What is required → The line holding "Ouverture des inscriptions" and every line after it through the end of the entries below: retype these exactly and nothing more.

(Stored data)
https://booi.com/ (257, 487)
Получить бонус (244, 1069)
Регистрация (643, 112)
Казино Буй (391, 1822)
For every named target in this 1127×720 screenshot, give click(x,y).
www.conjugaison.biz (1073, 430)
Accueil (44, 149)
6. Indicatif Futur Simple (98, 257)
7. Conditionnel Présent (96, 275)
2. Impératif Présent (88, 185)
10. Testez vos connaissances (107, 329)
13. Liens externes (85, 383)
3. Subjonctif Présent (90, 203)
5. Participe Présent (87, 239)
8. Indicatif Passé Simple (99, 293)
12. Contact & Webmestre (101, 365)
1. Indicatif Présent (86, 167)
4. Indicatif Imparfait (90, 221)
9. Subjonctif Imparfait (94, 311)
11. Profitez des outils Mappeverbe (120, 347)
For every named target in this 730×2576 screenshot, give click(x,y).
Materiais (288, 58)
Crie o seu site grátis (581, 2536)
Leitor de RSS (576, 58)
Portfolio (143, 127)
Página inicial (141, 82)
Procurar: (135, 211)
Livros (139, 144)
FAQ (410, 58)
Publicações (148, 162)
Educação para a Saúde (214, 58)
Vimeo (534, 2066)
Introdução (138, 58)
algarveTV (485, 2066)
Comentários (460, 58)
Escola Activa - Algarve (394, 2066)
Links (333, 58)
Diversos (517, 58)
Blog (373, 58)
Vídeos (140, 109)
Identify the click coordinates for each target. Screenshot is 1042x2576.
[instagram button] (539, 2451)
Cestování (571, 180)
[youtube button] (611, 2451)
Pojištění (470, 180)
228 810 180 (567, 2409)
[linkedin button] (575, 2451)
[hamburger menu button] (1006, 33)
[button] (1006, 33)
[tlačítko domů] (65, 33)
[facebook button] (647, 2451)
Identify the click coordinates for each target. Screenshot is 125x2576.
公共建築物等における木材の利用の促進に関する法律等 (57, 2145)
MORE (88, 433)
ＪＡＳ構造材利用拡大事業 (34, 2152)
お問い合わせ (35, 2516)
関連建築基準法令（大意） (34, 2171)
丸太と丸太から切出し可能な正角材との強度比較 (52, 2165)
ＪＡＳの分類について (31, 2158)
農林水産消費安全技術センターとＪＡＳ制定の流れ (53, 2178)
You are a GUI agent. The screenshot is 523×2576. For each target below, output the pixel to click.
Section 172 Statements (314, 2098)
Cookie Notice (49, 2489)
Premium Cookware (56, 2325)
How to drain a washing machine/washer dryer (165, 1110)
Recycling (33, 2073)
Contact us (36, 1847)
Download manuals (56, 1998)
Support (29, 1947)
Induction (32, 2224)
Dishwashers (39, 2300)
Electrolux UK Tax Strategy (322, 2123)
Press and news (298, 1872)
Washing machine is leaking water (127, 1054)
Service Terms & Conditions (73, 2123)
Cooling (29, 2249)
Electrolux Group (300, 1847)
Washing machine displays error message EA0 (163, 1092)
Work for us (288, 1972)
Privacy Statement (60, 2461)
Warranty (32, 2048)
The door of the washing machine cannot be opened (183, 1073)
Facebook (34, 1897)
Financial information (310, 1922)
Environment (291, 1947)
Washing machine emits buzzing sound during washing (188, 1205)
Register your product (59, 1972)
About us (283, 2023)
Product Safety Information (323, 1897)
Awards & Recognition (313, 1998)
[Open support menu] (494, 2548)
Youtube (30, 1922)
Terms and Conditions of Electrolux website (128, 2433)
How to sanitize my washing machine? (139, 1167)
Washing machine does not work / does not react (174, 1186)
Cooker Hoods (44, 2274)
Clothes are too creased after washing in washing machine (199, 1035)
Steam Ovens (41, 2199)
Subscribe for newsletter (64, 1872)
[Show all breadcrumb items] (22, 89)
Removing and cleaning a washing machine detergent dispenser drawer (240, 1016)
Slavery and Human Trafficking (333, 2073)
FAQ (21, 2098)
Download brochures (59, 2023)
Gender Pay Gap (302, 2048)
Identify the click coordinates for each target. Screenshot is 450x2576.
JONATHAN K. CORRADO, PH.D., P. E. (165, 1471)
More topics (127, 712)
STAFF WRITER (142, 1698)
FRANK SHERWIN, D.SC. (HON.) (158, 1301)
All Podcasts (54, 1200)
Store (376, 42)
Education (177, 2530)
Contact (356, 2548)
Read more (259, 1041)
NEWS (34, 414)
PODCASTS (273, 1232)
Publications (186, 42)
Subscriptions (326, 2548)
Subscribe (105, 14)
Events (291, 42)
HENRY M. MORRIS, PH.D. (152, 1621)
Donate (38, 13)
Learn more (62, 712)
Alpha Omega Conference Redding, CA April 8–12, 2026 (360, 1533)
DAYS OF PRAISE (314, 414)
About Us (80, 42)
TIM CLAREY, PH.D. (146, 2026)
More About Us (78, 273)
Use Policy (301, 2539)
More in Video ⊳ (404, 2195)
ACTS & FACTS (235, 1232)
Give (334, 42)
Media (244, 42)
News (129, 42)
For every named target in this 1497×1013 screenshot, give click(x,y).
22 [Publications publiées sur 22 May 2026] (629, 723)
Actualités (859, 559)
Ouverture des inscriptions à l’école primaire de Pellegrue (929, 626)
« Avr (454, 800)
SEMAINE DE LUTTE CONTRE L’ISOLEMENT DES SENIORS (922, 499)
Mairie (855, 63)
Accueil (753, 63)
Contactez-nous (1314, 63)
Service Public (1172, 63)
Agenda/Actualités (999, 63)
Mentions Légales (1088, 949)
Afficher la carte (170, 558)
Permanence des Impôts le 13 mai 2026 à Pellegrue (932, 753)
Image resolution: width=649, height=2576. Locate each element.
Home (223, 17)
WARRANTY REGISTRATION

Exercise response →
Ouverture des inscriptions à l’école primaire de Pellegrue (929, 626)
« Avr (454, 800)
SEMAINE DE LUTTE CONTRE L’ISOLEMENT DES SENIORS (922, 499)
Mairie (855, 63)
Accueil (753, 63)
Contactez-nous (1314, 63)
Service Public (1172, 63)
Agenda/Actualités (999, 63)
Mentions Légales (1088, 949)
Afficher la carte (170, 558)
Permanence des Impôts le 13 mai 2026 à Pellegrue (932, 753)
Image resolution: width=649, height=2576. Locate each element.
Home (223, 17)
WARRANTY REGISTRATION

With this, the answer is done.